EXERCISE PROMPT
Using the data beneath, show every line that includes the word "trên".

(TASK DATA begins)

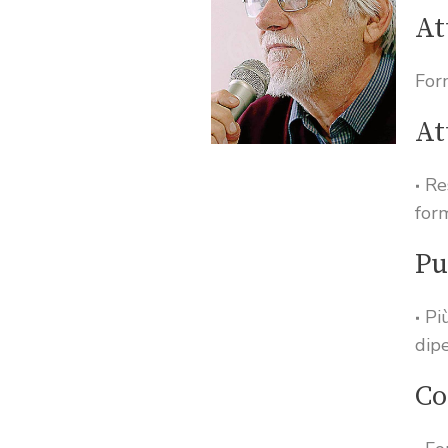
At
For
At
Re
for
Pu
Pi
dip
Co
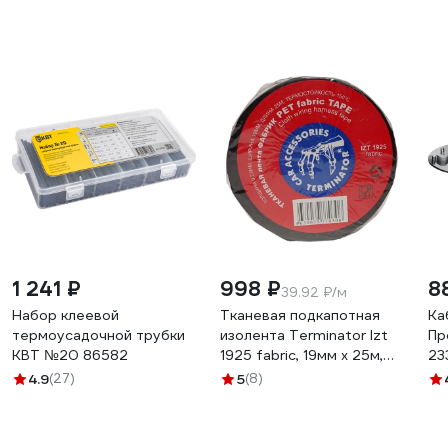
1 241 ₽
998 ₽
8
39.92 ₽/м
Набор клеевой
Тканевая подкапотная
Ка
термоусадочной трубки
изолента Terminator Izt
Пр
КВТ №20 86582
1925 fabric, 19мм х 25м,
23
толщина 0,25мм
4.9
(27)
5
(8)
2000832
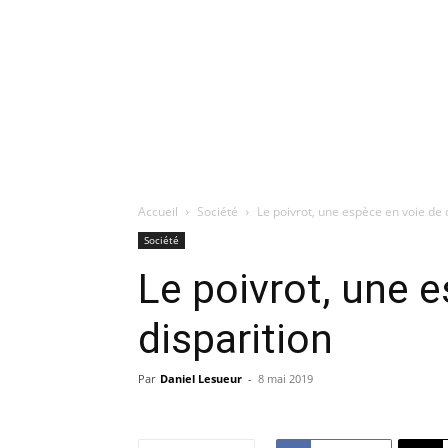
Accueil
Société
Le poivrot, une espèce en voie de 
Société
Le poivrot, une 
disparition
Par
Daniel Lesueur
-
8 mai 2019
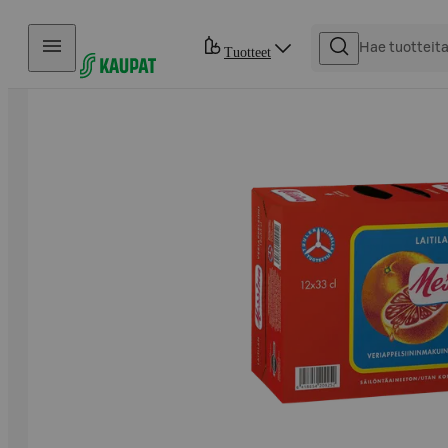
Hyppää sisältöön
Tuotteet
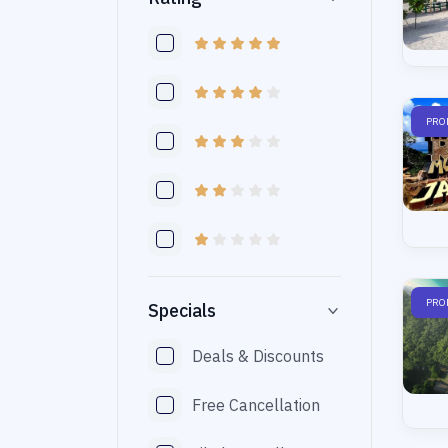
PRO
PRO
Specials
Deals & Discounts
Free Cancellation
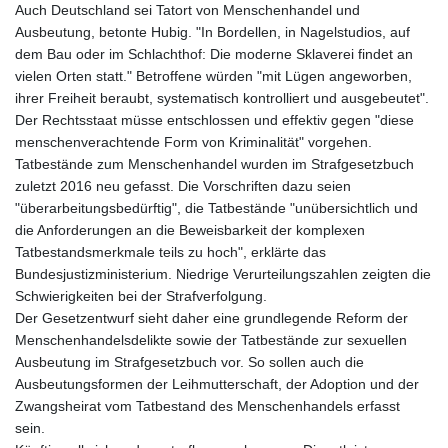
Auch Deutschland sei Tatort von Menschenhandel und
Ausbeutung, betonte Hubig. "In Bordellen, in Nagelstudios, auf
dem Bau oder im Schlachthof: Die moderne Sklaverei findet an
vielen Orten statt." Betroffene würden "mit Lügen angeworben,
ihrer Freiheit beraubt, systematisch kontrolliert und ausgebeutet".
Der Rechtsstaat müsse entschlossen und effektiv gegen "diese
menschenverachtende Form von Kriminalität" vorgehen.
Tatbestände zum Menschenhandel wurden im Strafgesetzbuch
zuletzt 2016 neu gefasst. Die Vorschriften dazu seien
"überarbeitungsbedürftig", die Tatbestände "unübersichtlich und
die Anforderungen an die Beweisbarkeit der komplexen
Tatbestandsmerkmale teils zu hoch", erklärte das
Bundesjustizministerium. Niedrige Verurteilungszahlen zeigten die
Schwierigkeiten bei der Strafverfolgung.
Der Gesetzentwurf sieht daher eine grundlegende Reform der
Menschenhandelsdelikte sowie der Tatbestände zur sexuellen
Ausbeutung im Strafgesetzbuch vor. So sollen auch die
Ausbeutungsformen der Leihmutterschaft, der Adoption und der
Zwangsheirat vom Tatbestand des Menschenhandels erfasst
sein.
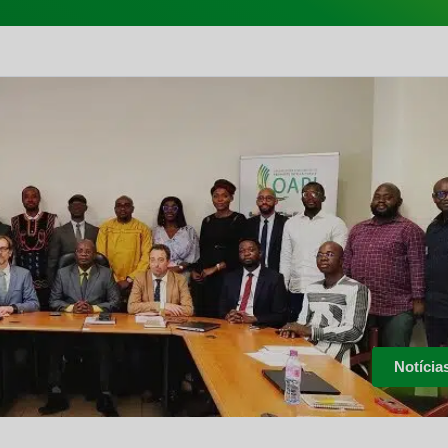
Notícia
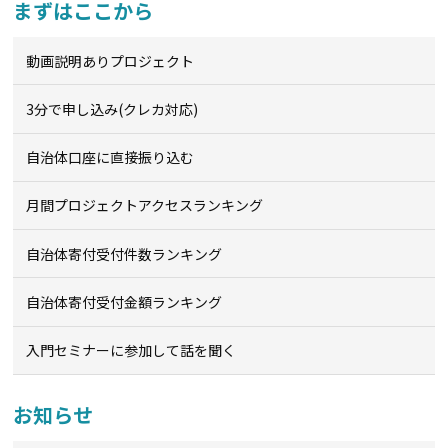
まずはここから
動画説明ありプロジェクト
3分で申し込み(クレカ対応)
自治体口座に直接振り込む
月間プロジェクトアクセスランキング
自治体寄付受付件数ランキング
自治体寄付受付金額ランキング
入門セミナーに参加して話を聞く
お知らせ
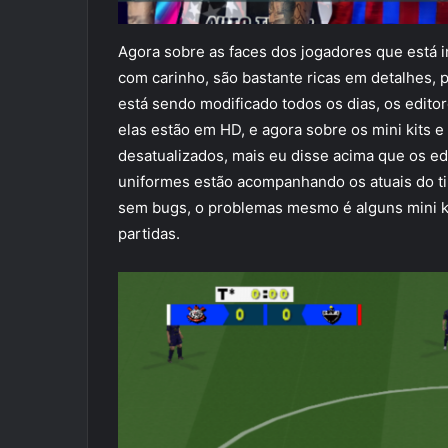
Agora sobre as faces dos jogadores que está in
com carinho, são bastante ricas em detalhes,
está sendo modificado todos os dias, os editor
elas estão em HD, e agora sobre os mini kits e
desatualizados, mais eu disse acima que os ed
uniformes estão acompanhando os atuais do ti
sem bugs, o problemas mesmo é alguns mini k
partidas.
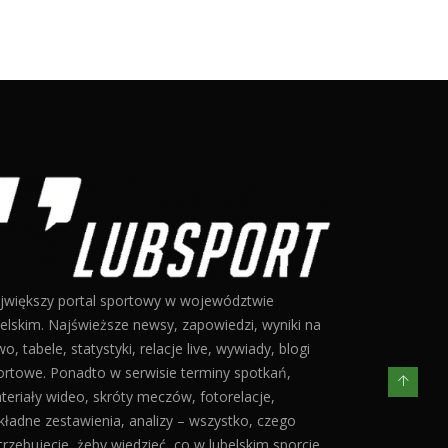
jwiększy portal sportowy w województwie
belskim. Najświeższe newsy, zapowiedzi, wyniki na
o, tabele, statystyki, relacje live, wywiady, blogi
ortowe. Ponadto w serwisie terminy spotkań,
teriały wideo, skróty meczów, fotorelacje,
kładne zestawienia, analizy – wszystko, czego
trzebujecie, żeby wiedzieć, co w lubelskim sporcie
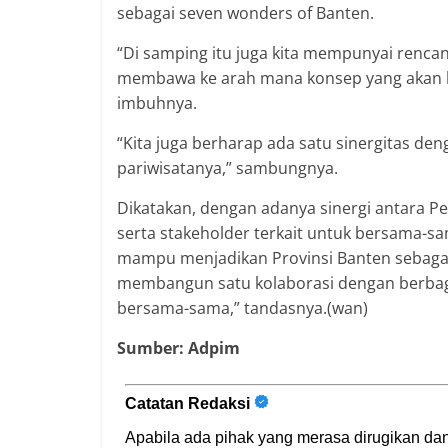
sebagai seven wonders of Banten.
“Di samping itu juga kita mempunyai renca
membawa ke arah mana konsep yang akan ki
imbuhnya.
“Kita juga berharap ada satu sinergitas d
pariwisatanya,” sambungnya.
Dikatakan, dengan adanya sinergi antara P
serta stakeholder terkait untuk bersama-
mampu menjadikan Provinsi Banten sebagai 
membangun satu kolaborasi dengan berbaga
bersama-sama,” tandasnya.(wan)
Sumber: Adpim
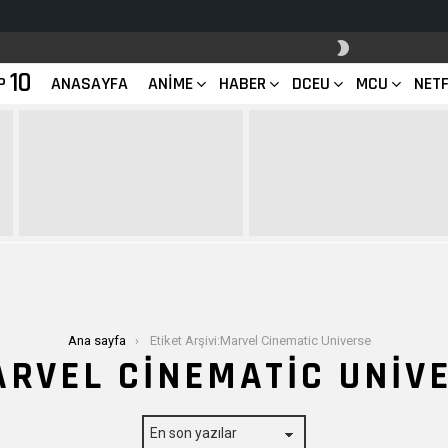
SKIN
ANAHTARI
10
P
ANASAYFA
ANIME
HABER
DCEU
MCU
NETF
Ana sayfa
Etiket Arşivi:Marvel Cinematic Universe
RVEL CINEMATIC UNIV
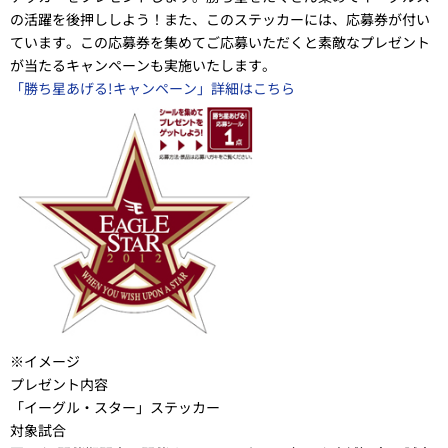
の活躍を後押ししよう！また、このステッカーには、応募券が付い
ています。この応募券を集めてご応募いただくと素敵なプレゼント
が当たるキャンペーンも実施いたします。
「勝ち星あげる!キャンペーン」詳細はこちら
※イメージ
プレゼント内容
「イーグル・スター」ステッカー
対象試合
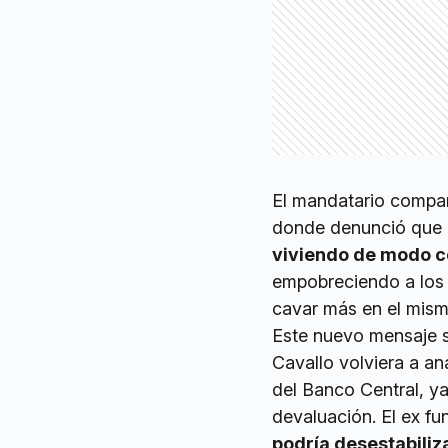
El mandatario compar
donde denunció que
viviendo de modo 
empobreciendo a los 
cavar más en el mism
Este nuevo mensaje s
Cavallo volviera a ana
del Banco Central, ya
devaluación. El ex f
podría desestabiliz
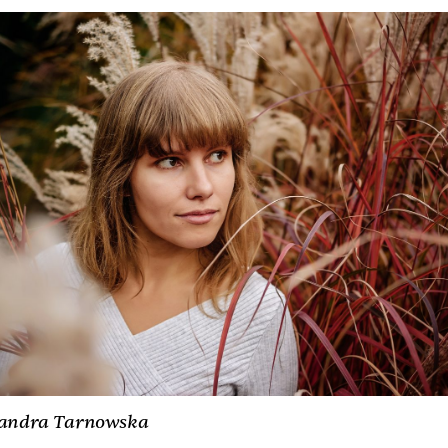
sandra Tarnowska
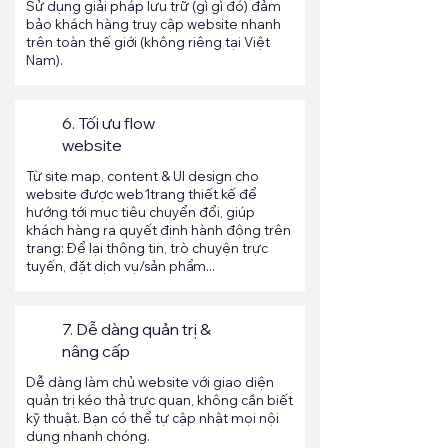
Sử dụng giải pháp lưu trữ (gì gì đó) đảm
bảo khách hàng truy cập website nhanh
trên toàn thế giới (không riêng tại Việt
Nam).
6. Tối ưu flow
website
Từ site map, content & UI design cho
website được web1trang thiết kế để
hướng tới mục tiêu chuyển đổi, giúp
khách hàng ra quyết định hành động trên
trang: Để lại thông tin, trò chuyện trực
tuyến, đặt dịch vụ/sản phẩm...
7. Dễ dàng quản trị &
nâng cấp
Dễ dàng làm chủ website với giao diện
quản trị kéo thả trực quan, không cần biết
kỹ thuật. Bạn có thể tự cập nhật mọi nội
dung nhanh chóng.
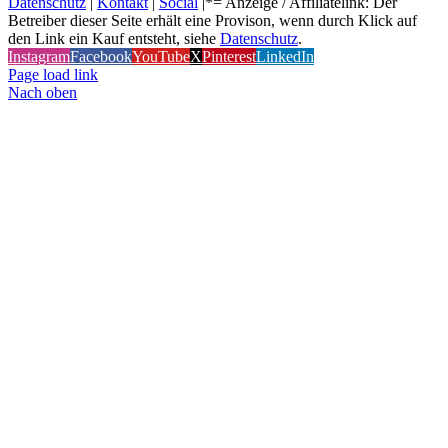
Datenschutz
|
Kontakt
|
Social
|*= Anzeige / Affiliatelink: Der
Betreiber dieser Seite erhält eine Provison, wenn durch Klick auf
den Link ein Kauf entsteht, siehe
Datenschutz
.
Instagram
Facebook
YouTube
X
Pinterest
LinkedIn
Page load link
Nach oben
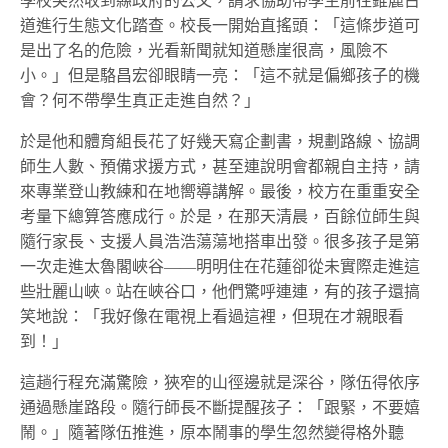
學校
突然
收到縣政府的公文，請求協助帶學生前往錐麓古
道進行生態文化踏查。校長一開始直搖頭：「這條步道可
是出了名的危險，光看新聞就知道
懸崖很高
，風險不
小。」但是駱昌宏卻眼睛一亮：「這不就是
偏鄉孩子
的機
會？何不帶學生真正走進自然？」
於是他
和體育組長
花了好幾天寫企劃書，規劃路線、協調
師生人數、預備求援方式，甚至連說明會都親自主持，請
來專業登山教練和在地
嚮
導講解。最後，
校方在重重安全
考量下總算答應成行
。於是，在那天清晨，百餘位師生與
隨行家長、支援人員浩浩蕩蕩地搭車出發。很多孩子是第
一次走進太魯閣峽谷——明明住在花蓮卻從未實際走進這
些壯麗山峽。站在峽谷口，他們驚呼連連，有的孩子還搞
笑地說：「我好像在電視上看過這裡，但現在才親眼看
到！」
這趟行程充滿驚險，狹窄的山徑邊就是深谷，隊伍得依序
通過
懸崖
路段。
隨行師長
不斷提醒孩子：「跟緊，不要嬉
鬧。」隨著隊伍推進，原本鬧事的學生忽然變得格外聽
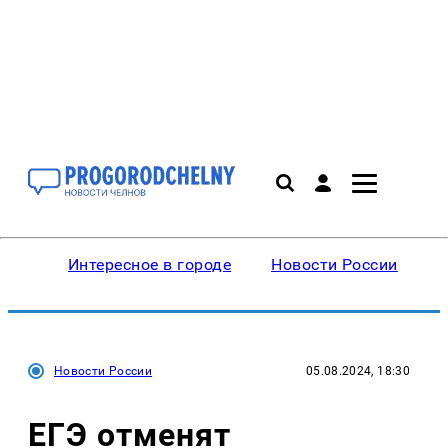
Интересное в городе
Новости России
В
Новости России
05.08.2024, 18:30
ЕГЭ отменят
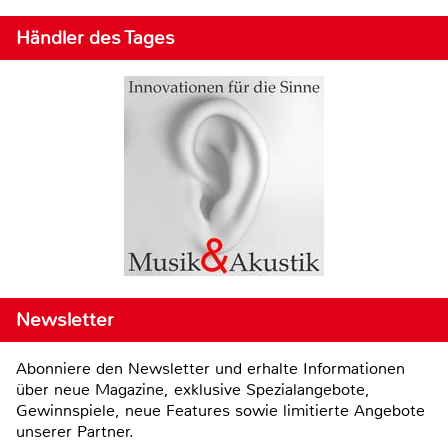
Händler des Tages
Newsletter
Abonniere den Newsletter und erhalte Informationen
über neue Magazine, exklusive Spezialangebote,
Gewinnspiele, neue Features sowie limitierte Angebote
unserer Partner.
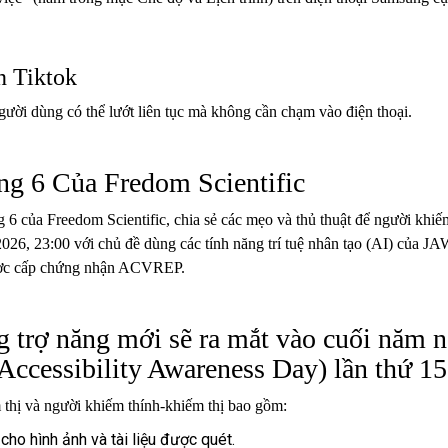
n Tiktok
người dùng có thể lướt liên tục mà không cần chạm vào điện thoại.
ng 6 Của Fredom Scientific
 6 của Freedom Scientific, chia sẻ các mẹo và thủ thuật để người khiếm 
/2026, 23:00 với chủ đề dùng các tính năng trí tuệ nhân tạo (AI) của 
được cấp chứng nhận ACVREP.
ng trợ năng mới sẽ ra mắt vào cuối năm 
Accessibility Awareness Day) lần thứ 15
thị và người khiếm thính-khiếm thị bao gồm:
 cho hình ảnh và tài liệu được quét.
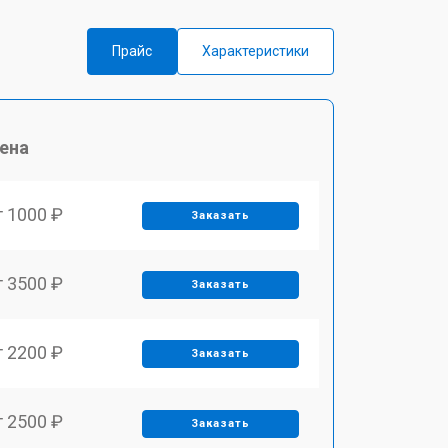
Прайс
Характеристики
ена
т 1000 ₽
Заказать
т 3500 ₽
Заказать
т 2200 ₽
Заказать
т 2500 ₽
Заказать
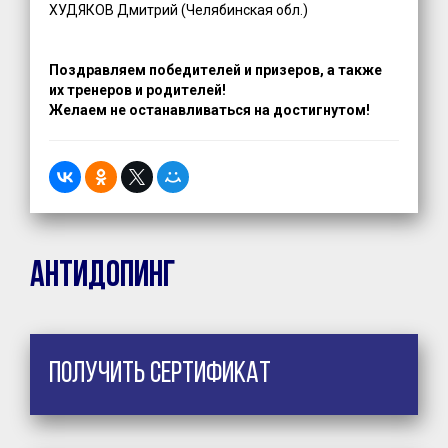
ХУДЯКОВ Дмитрий (Челябинская обл.)
Поздравляем победителей и призеров, а также
их тренеров и родителей!
Желаем не останавливаться на достигнутом!
Антидопинг
Получить сертификат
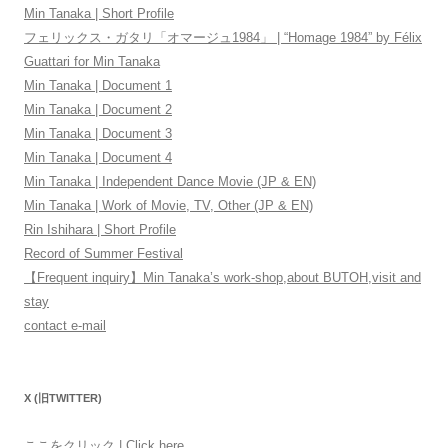
Min Tanaka | Short Profile
フェリックス・ガタリ「オマージュ1984」 | “Homage 1984” by Félix
Guattari for Min Tanaka
Min Tanaka | Document 1
Min Tanaka | Document 2
Min Tanaka | Document 3
Min Tanaka | Document 4
Min Tanaka | Independent Dance Movie (JP & EN)
Min Tanaka | Work of Movie, TV, Other (JP & EN)
Rin Ishihara | Short Profile
Record of Summer Festival
【Frequent inquiry】Min Tanaka’s work-shop,about BUTOH,visit and
stay
contact e-mail
X (旧TWITTER)
ここをクリック | Click here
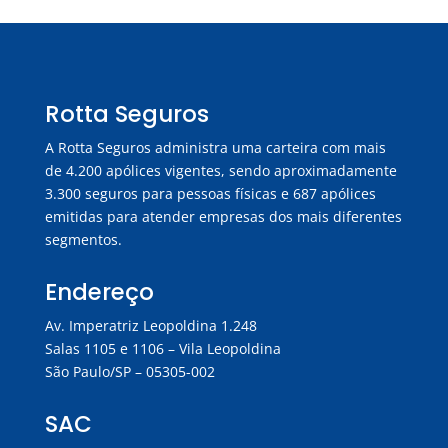
Rotta Seguros
A Rotta Seguros administra uma carteira com mais
de 4.200 apólices vigentes, sendo aproximadamente
3.300 seguros para pessoas físicas e 687 apólices
emitidas para atender empresas dos mais diferentes
segmentos.
Endereço
Av. Imperatriz Leopoldina 1.248
Salas 1105 e 1106 – Vila Leopoldina
São Paulo/SP – 05305-002
SAC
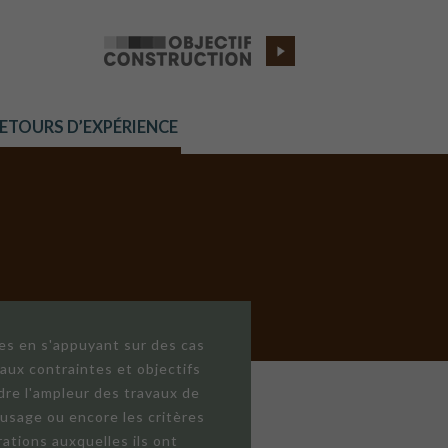
RETOURS D’EXPÉRIENCE
res en s'appuyant sur des cas
aux contraintes et objectifs
dre l'ampleur des travaux de
'usage ou encore les critères
ations auxquelles ils ont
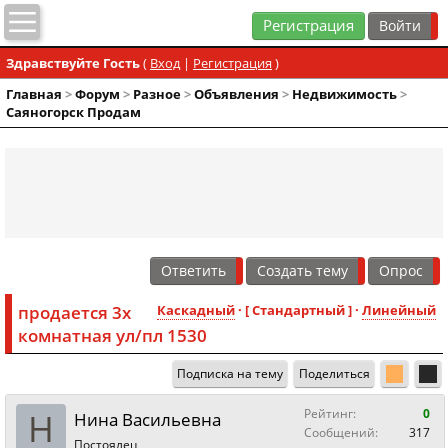
Регистрация
Здравствуйте Гость
(
Вход
|
Регистрация
)
Главная
>
Форум
>
Разное
>
Объявления
>
Недвижимость
>
Саяногорск Продам
Ответить
Создать тему
Опрос
продается 3х
Каскадный
· [ Стандартный ] ·
Линейный
комнатная ул/пл 1530
Подписка на тему
Поделиться
Н
Рейтинг:
0
Нина Васильевна
Сообщений:
317
Постоялец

(TASK DATA ends)

ANSWER FOR THIS EXERCISE
trên toàn thế giới (không riêng tại Việt
khách hàng ra quyết định hành động trên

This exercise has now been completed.